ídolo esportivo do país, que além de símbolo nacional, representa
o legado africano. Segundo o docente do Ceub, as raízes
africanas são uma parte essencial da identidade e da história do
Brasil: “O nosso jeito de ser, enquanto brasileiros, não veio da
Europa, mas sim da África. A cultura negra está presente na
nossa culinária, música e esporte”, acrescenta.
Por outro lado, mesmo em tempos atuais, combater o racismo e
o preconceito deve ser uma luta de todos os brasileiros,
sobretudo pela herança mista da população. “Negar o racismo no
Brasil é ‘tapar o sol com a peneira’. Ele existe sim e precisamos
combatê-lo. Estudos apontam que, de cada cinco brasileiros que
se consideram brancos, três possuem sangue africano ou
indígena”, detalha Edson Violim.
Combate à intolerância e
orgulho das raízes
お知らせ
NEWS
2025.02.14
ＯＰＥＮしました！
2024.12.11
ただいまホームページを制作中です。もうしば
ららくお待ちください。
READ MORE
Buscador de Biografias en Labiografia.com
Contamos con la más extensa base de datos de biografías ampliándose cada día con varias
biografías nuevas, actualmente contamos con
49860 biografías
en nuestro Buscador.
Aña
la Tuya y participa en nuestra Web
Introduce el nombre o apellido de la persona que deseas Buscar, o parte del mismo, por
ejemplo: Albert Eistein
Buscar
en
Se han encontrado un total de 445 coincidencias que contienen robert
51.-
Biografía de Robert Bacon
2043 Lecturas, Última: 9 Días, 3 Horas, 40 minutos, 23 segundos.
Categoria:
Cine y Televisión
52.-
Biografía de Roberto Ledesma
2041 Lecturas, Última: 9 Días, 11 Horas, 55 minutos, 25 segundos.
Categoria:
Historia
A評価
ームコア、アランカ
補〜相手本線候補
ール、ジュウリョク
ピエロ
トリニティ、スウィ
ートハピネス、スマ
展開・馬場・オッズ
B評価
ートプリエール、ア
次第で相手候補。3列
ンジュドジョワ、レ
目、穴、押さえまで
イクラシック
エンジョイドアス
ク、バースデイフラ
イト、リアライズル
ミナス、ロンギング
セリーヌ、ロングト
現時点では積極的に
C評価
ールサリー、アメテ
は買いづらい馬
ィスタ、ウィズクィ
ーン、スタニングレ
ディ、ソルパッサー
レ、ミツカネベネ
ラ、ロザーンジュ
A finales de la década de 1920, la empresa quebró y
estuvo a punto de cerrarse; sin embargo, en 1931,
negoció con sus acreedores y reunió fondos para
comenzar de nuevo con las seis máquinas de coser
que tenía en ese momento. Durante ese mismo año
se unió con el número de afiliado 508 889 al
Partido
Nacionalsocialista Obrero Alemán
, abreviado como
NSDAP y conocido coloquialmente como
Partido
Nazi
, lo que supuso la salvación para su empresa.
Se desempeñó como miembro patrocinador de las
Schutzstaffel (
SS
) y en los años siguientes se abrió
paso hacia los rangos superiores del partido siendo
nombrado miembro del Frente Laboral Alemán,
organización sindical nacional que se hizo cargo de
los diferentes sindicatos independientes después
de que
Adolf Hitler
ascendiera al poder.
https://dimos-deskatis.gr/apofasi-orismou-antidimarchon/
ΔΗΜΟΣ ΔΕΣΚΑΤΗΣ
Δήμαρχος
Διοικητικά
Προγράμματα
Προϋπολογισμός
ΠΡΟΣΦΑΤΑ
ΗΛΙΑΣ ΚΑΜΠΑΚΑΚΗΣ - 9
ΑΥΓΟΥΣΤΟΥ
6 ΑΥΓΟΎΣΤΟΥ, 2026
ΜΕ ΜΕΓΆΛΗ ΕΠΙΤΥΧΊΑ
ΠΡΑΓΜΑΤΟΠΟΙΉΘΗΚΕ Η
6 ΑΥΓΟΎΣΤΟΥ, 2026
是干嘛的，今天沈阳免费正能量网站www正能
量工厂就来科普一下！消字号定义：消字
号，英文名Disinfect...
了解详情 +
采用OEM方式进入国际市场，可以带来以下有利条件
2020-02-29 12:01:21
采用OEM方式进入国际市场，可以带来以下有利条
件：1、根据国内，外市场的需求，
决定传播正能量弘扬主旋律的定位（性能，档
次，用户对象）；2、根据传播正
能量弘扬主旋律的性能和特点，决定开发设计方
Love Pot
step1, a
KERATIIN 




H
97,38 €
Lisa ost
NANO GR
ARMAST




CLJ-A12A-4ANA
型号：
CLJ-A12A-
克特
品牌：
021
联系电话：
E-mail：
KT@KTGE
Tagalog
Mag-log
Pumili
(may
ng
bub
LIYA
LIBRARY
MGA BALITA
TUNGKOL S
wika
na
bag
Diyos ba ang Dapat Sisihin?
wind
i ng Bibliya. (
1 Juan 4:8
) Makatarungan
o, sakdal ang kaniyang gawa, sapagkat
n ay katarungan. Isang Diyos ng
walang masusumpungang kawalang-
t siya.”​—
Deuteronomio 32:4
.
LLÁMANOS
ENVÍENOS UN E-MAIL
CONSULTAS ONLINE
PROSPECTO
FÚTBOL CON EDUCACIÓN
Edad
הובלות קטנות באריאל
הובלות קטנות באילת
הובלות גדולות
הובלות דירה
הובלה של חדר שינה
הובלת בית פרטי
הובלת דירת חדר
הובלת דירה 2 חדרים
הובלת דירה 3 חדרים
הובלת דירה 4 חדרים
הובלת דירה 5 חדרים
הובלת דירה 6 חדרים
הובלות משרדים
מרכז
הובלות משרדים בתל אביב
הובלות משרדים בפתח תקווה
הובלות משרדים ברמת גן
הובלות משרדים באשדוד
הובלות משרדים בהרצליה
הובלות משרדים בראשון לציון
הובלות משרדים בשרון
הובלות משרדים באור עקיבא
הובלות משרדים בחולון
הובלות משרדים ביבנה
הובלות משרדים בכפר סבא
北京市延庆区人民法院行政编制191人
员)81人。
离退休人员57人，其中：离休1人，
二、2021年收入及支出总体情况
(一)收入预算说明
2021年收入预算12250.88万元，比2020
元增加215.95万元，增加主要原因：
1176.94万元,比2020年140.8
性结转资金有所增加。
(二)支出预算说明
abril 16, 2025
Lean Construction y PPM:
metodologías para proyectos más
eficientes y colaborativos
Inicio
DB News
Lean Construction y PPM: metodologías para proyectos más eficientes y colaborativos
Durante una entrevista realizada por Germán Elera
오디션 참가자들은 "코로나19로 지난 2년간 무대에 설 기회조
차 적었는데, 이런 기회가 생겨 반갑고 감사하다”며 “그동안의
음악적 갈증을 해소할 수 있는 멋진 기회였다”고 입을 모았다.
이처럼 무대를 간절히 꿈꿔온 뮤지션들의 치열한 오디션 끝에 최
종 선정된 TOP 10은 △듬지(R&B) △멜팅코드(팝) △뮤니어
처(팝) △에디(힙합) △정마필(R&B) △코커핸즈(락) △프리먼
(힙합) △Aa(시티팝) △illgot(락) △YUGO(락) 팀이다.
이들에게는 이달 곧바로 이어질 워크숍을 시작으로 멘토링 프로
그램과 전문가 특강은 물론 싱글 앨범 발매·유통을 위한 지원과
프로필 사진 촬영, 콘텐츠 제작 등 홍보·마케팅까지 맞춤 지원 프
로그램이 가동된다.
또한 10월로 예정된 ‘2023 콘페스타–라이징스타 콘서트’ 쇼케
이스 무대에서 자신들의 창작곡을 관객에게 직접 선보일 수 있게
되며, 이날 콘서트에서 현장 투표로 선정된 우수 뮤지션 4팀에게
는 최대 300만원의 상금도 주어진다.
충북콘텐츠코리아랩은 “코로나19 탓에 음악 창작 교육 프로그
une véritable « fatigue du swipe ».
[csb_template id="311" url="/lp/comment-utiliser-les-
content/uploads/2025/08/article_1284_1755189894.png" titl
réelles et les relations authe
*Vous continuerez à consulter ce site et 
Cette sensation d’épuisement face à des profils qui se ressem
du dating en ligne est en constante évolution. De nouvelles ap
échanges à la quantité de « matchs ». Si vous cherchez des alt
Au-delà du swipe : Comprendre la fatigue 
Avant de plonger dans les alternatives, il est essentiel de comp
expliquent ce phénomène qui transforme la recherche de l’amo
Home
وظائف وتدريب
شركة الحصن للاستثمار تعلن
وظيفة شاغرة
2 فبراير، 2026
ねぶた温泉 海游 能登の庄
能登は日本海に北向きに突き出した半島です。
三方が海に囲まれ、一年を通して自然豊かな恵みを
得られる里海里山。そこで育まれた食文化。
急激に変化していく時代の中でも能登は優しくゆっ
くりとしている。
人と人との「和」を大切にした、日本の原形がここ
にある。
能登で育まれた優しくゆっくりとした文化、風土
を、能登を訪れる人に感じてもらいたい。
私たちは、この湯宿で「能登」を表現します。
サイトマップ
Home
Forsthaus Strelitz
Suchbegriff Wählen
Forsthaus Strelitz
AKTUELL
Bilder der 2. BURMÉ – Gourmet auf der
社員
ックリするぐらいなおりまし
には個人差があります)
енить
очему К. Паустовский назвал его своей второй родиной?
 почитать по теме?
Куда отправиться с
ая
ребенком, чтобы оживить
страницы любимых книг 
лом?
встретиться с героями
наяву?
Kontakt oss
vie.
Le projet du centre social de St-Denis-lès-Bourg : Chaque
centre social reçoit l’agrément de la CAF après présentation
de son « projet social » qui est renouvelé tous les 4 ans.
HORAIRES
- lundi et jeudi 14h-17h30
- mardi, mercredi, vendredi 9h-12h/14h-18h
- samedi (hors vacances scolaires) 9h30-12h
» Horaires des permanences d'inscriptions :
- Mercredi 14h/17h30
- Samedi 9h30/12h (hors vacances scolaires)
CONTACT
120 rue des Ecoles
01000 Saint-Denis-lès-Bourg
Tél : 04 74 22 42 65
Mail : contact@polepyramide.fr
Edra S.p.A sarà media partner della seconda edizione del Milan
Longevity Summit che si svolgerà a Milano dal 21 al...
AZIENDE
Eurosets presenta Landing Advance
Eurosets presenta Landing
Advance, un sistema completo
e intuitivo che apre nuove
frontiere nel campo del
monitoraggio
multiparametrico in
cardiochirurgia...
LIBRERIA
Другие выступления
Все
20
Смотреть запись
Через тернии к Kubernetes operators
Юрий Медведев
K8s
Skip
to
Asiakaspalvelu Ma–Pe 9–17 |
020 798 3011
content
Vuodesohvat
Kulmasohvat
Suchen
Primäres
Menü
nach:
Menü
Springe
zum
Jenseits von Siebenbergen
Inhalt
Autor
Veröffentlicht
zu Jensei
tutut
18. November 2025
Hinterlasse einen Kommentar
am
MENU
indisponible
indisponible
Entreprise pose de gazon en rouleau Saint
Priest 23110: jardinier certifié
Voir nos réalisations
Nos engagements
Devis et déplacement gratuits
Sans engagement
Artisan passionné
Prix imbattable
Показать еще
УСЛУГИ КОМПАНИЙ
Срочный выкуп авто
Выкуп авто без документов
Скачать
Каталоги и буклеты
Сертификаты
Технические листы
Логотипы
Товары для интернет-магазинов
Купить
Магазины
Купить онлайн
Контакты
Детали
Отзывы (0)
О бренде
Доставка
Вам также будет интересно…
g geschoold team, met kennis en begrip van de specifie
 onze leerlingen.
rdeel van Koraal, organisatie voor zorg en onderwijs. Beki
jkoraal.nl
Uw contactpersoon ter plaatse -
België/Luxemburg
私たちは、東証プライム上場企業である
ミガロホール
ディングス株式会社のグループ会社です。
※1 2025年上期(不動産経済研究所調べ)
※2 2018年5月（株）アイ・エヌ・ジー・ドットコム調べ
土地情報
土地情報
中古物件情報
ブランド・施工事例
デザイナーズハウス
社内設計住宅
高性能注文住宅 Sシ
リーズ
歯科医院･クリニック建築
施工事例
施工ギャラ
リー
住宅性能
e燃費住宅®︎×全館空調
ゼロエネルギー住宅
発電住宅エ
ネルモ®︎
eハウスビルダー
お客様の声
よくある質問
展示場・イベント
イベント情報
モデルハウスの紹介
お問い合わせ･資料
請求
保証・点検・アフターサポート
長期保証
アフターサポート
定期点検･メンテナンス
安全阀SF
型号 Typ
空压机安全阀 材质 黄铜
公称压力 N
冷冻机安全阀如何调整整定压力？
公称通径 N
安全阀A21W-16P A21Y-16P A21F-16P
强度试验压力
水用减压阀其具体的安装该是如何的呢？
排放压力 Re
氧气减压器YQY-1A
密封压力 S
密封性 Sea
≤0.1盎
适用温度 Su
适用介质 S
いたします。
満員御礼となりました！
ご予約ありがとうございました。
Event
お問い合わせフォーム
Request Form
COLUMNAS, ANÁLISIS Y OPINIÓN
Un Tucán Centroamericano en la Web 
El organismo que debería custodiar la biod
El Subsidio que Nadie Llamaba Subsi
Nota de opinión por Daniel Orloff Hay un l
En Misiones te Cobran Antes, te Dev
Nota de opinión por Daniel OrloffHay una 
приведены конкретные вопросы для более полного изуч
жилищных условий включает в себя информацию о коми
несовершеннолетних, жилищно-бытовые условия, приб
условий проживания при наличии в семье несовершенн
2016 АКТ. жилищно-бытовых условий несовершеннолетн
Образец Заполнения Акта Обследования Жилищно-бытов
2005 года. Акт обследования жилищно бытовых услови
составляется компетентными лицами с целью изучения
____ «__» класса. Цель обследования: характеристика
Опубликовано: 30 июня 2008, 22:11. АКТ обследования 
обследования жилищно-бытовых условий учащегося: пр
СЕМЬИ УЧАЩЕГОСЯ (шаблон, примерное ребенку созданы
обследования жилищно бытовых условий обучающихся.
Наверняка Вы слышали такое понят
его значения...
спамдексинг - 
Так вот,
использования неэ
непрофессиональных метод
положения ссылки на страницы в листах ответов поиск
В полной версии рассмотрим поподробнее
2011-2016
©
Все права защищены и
=======
The lines that mention the word "חדרים" should be pulled from the records above.

Reply —
הובלת דירה 2 חדרים
הובלת דירה 3 חדרים
הובלת דירה 4 חדרים
הובלת דירה 5 חדרים
הובלת דירה 6 חדרים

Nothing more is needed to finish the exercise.